# DIY background question



## Schweitzer1214 (Aug 13, 2012)

I am trying to make a 3D background and I am wondering what type of paint or liquid I should use to make my background a certain color? Like brownish/grayish? Any brands that are good would help! Thanks in advance


----------



## austings (May 12, 2012)

You can use concrete tint.I believe it can be used with Drylok. *** heard that it doesnt take much to change the color so you might want to test it out.


----------



## mightyevil (Oct 23, 2008)

You can use Drylok and Quickcrete cement pigments "buff" (brown) and "black" to mix your desired colors. Very easy to work with!


----------



## Schweitzer1214 (Aug 13, 2012)

Thanks a lot!


----------



## Schweitzer1214 (Aug 13, 2012)

Also, I already have fish in my 55 gallon so how would i go about making sure the background is safe for them?


----------



## mightyevil (Oct 23, 2008)

Do you want to install the background while the tank is up and running?


----------



## Schweitzer1214 (Aug 13, 2012)

Any way of installation that won't hurt my fish


----------



## DanniGirl (Jan 25, 2007)

If it was made out of Drylok give it 24 hours to ensure the paint has dried. 
East way to tell is to rinse the background. -If any of the pigments bleed, give it another 12 hours.


----------



## DanniGirl (Jan 25, 2007)

How thick is the background?


----------



## mightyevil (Oct 23, 2008)

Well, best way is to put all the fish in a separate container while you install. Installing a background while there are fish in the tank can be very stressful to the fish if everything doesn't go perfectly well and in my opinion is just not very comfortable. After applying the Drylok, you should wait 24 hours for it to completely cure (if memory serves me well) so it will be completely safe but if you choose to silicone it in your tank, then the silicone itself has to dry as well. What I do is let the Drylok dry to the point where I can put my hands on it and I silicone it in the tank, this way both the silicone and the Drylok are both curing at the same time. The silicone will take longer and it will be safe for fish once you can no longer smell that vinigar smell to it. Once that is gone, then you can add your fish back into your aquarium. If you try to install the background while the tank is up and running, then you will need to incorporate magnets into your background along with other ways of keeping the background in place.


----------



## Schweitzer1214 (Aug 13, 2012)

DanniGirl said:


> How thick is the background?


I don't know at this point, I just want to make sure I know what I am doing before I get started.


----------



## Schweitzer1214 (Aug 13, 2012)

Thanks mightyevil, that helped me a lot.


----------



## fusion (Jun 21, 2012)

There is a product used by the saltwater guys they use to "glue" coral and frags together, it works in water and is obviously safe for fish

Dont know what its called or if it would be ok to use to fix your background in the tank but worth some investigation


----------



## Schweitzer1214 (Aug 13, 2012)

fusion said:


> There is a product used by the saltwater guys they use to "glue" coral and frags together, it works in water and is obviously safe for fish
> 
> Dont know what its called or if it would be ok to use to fix your background in the tank but worth some investigation


I will certainy check it out


----------



## Baggly (Feb 2, 2012)

Pond Foam. Very versatile stuff. I believe the manufacturer most commonly used is Beckett.


----------



## ChrisOmaha (Jul 31, 2012)

Dont underestimate the boyancy of the foam, whatever you use to secure it must be really strong or its coming right back out the top with a lot of force. Its like trying to sink a life preserver. I know nothing about what they use to secure corals but the foam is definately a bigger job.


----------



## Baggly (Feb 2, 2012)

The saltwater guys build their backgrounds with egg crate, coral/shells/rock etc, and some type of pond foam/filler. I assume if the weight of the rocks is less than the buoyancy of the foam, they must silicone or wedge it in place.

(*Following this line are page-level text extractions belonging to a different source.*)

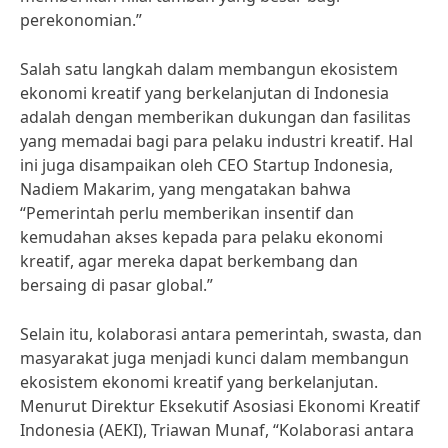
perekonomian.”
Salah satu langkah dalam membangun ekosistem
ekonomi kreatif yang berkelanjutan di Indonesia
adalah dengan memberikan dukungan dan fasilitas
yang memadai bagi para pelaku industri kreatif. Hal
ini juga disampaikan oleh CEO Startup Indonesia,
Nadiem Makarim, yang mengatakan bahwa
“Pemerintah perlu memberikan insentif dan
kemudahan akses kepada para pelaku ekonomi
kreatif, agar mereka dapat berkembang dan
bersaing di pasar global.”
Selain itu, kolaborasi antara pemerintah, swasta, dan
masyarakat juga menjadi kunci dalam membangun
ekosistem ekonomi kreatif yang berkelanjutan.
Menurut Direktur Eksekutif Asosiasi Ekonomi Kreatif
Indonesia (AEKI), Triawan Munaf, “Kolaborasi antara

I had entertained the thought of building a similarly constructed background for my 125 using the rocks I have. I had them layed out and stacked up. I even bought some Becketts pond foam. What I didn't think of in the beginning was how I would ever move the tank with two or three hundred pounds of rocks glued to it.  Scrapped the whole 3d background and went with black paint anyway lol.


----------



## Schweitzer1214 (Aug 13, 2012)

I can't do anything fancy like that lol, I will be going off to college in less than a year and I want to be able to carry it.


----------